If your claim is approved, you should start receiving benefits within a few weeks, which might include coverage for medical expenses and a portion of your lost wages. If your claim is denied, you have the right to appeal.
If your Workers’ Compensation claim is denied, you can request a hearing before the South Carolina Workers’ Compensation Commission. This must be done within one year of the date of your injury or the last date of received compensation. If you are still unsatisfied with the outcome after the hearing, you can appeal to the South Carolina Court of Appeals and, ultimately, the South Carolina Supreme Court. However, it rarely ever goes that far.
Types of Benefits Workers’ Compensation Can Provide in Blythewood, SC
Workers’ Compensation provides various benefits that vary depending on the type and severity of the injury. The nature of the injury, whether it is a minor or major injury, and the extent of the worker’s disability are some factors that determine the type and amount of benefits you can receive.
Temporary Partial Disability
Temporary partial disability (TPD) benefits are offered to workers who are unable to resume their previous job duties because of temporary physical limitations. These benefits are designed to bridge the gap between the worker’s pre-injury wages and the amount they can earn in their current limited capacity.
In Blythewood, TPD benefits constitute two-thirds of the difference between the worker’s average weekly wage before the injury and what they can earn now. The amount is calculated based on the worker’s medical condition and ability to perform specific tasks.
However, TPD benefits will stop once the worker has fully recovered and can resume their regular work duties. Alternatively, they might also stop after a certain period, as defined by law.
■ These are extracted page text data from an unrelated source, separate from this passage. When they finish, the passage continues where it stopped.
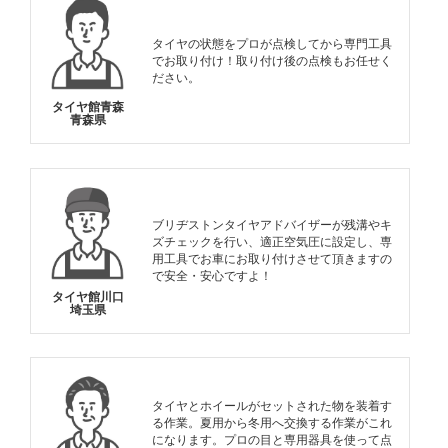
タイヤの状態をプロが点検してから専門工具
でお取り付け！取り付け後の点検もお任せく
ださい。
タイヤ館青森
青森県
ブリヂストンタイヤアドバイザーが残溝やキ
ズチェックを行い、適正空気圧に設定し、専
用工具でお車にお取り付けさせて頂きますの
で安全・安心ですよ！
タイヤ館川口
埼玉県
タイヤとホイールがセットされた物を装着す
る作業。夏用から冬用へ交換する作業がこれ
になります。プロの目と専用器具を使って点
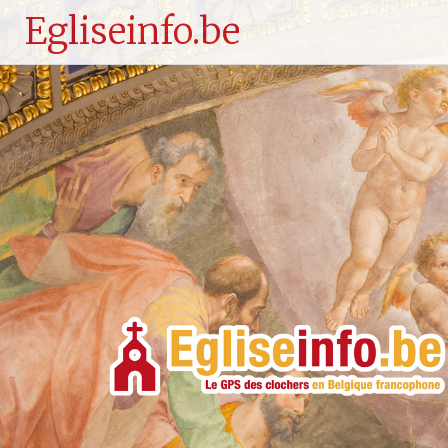
Egliseinfo.be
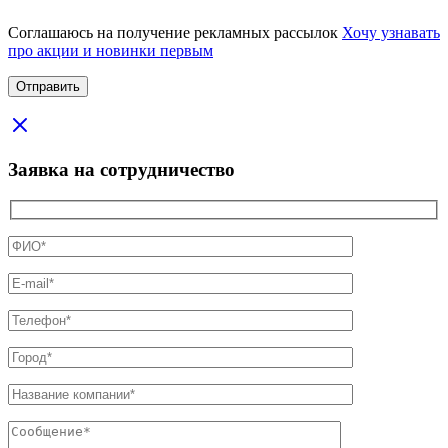
Соглашаюсь на получение рекламных рассылок
Хочу узнавать
про акции и новинки первым
Заявка на сотрудничество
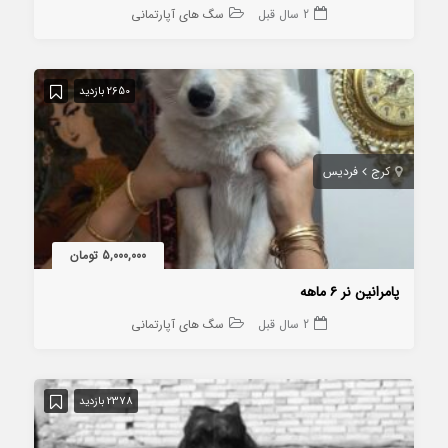
2 سال قبل
سگ های آپارتمانی
2650 بازدید
کرج
فردیس
5,000,000 تومان
پامرانین نر ۶ ماهه
2 سال قبل
سگ های آپارتمانی
2378 بازدید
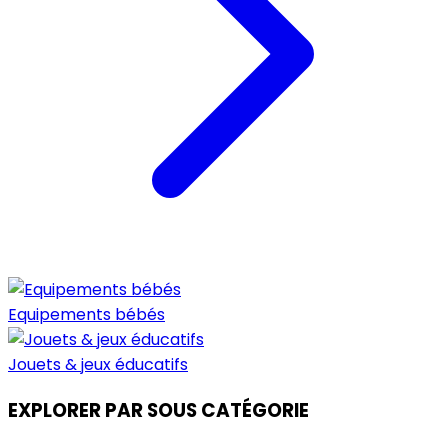
Equipements bébés
Jouets & jeux éducatifs
EXPLORER PAR SOUS CATÉGORIE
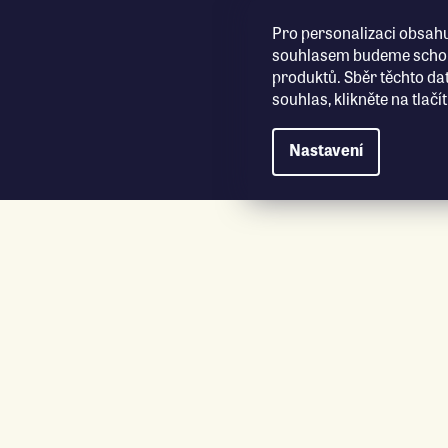
Přejít na obsah
Pro personalizaci obsahu
souhlasem budeme schopn
produktů. Sběr těchto da
souhlas, klikněte na tlač
Nastavení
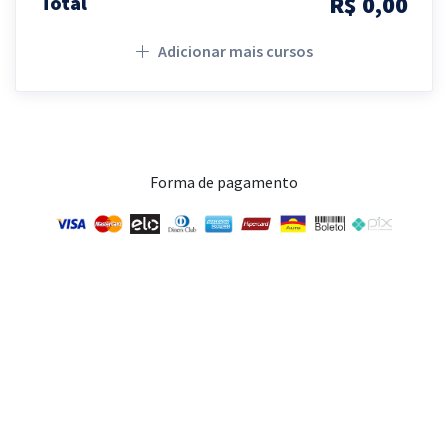
R$ 0,00
Total
Adicionar mais cursos
Forma de pagamento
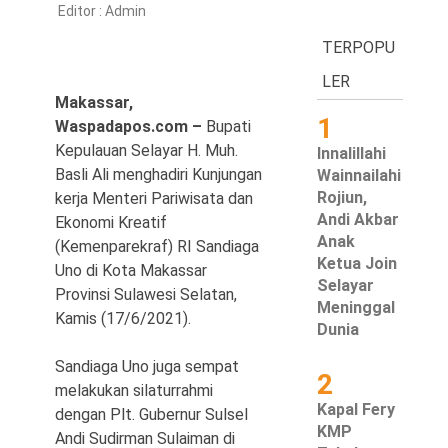
Editor :
Admin
Hukum & Kriminal
TERPOPU
LER
Politik
Makassar,
1
Metro
Waspadapos.com –
Bupati
Kepulauan Selayar H. Muh.
Innalillahi
Hiburan
Basli Ali menghadiri Kunjungan
Wainnailahi
Rojiun,
kerja Menteri Pariwisata dan
Pendidikan
Andi Akbar
Ekonomi Kreatif
Anak
(Kemenparekraf) RI Sandiaga
Edukasi
Ketua Join
Uno di Kota Makassar
Selayar
Provinsi Sulawesi Selatan,
Tekno
Meninggal
Kamis (17/6/2021).
Dunia
Sandiaga Uno juga sempat
2
melakukan silaturrahmi
Kapal Fery
dengan Plt. Gubernur Sulsel
KMP
Andi Sudirman Sulaiman di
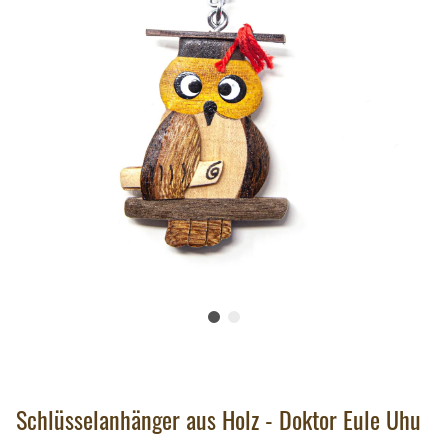
Schlüsselanhänger aus Holz - Doktor Eule Uhu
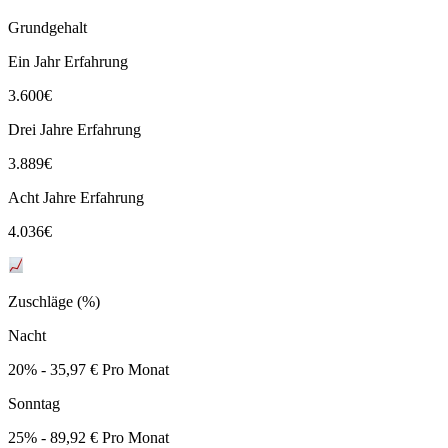
Grundgehalt
Ein Jahr Erfahrung
3.600
€
Drei Jahre Erfahrung
3.889
€
Acht Jahre Erfahrung
4.036
€
Zuschläge (%)
Nacht
20% - 35,97 € Pro Monat
Sonntag
25% - 89,92 € Pro Monat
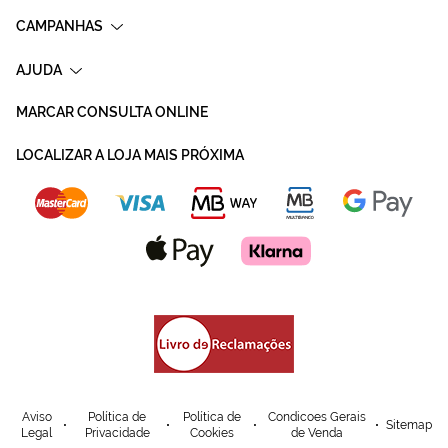
CAMPANHAS
AJUDA
MARCAR CONSULTA ONLINE
LOCALIZAR A LOJA MAIS PRÓXIMA
Aviso
Política de
Política de
Condicoes Gerais
Sitemap
Legal
Privacidade
Cookies
de Venda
Permanent Partial Disability
Permanent partial disability (PPD) benefits apply when a worker suffers a permanent disability that partially impairs their ability to work. This could be because of the loss of use of a body part or a decrease in overall physical capability.
However, the amount of PPD benefits you receive depends on the body part affected and the extent of the impairment. These benefits are paid after the treating physician has determined that you have reached maximum medical improvement (MMI), which means your condition is unlikely to improve further with treatment.
Temporary Total Disability
If you sustain a work-related injury that temporarily prevents you from working, you might be entitled to temporary total disability (TTD) benefits. TTD benefits are similar to TPD benefits and typically amount to two-thirds of your average weekly wage before the injury, subject to a maximum limit.
You will continue to receive these benefits until you are able to return to work, reach maximum MMI, or exhaust the legal time limit.
Permanent Total Disability
When an employee suffers a work injury that permanently prevents them from returning to any form of gainful employment, they might be classified as permanently and totally disabled (PTD). This is the most severe classification of work-related injuries.
PTD benefits are also calculated as two-thirds of your pre-injury average weekly wage. However, the actual amount you receive will depend on how much you were earning before your injury. These benefits can potentially last for life, depending on the nature and extent of the disability.
Keep in mind that PTD benefits are only available if you are permanently unable to work in any capacity. If you are able to return to work, even in a limited capacity or with restrictions, you might be eligible for other types of benefits, such as temporary total disability (TTD) benefits or permanent partial disability (PPD) benefits.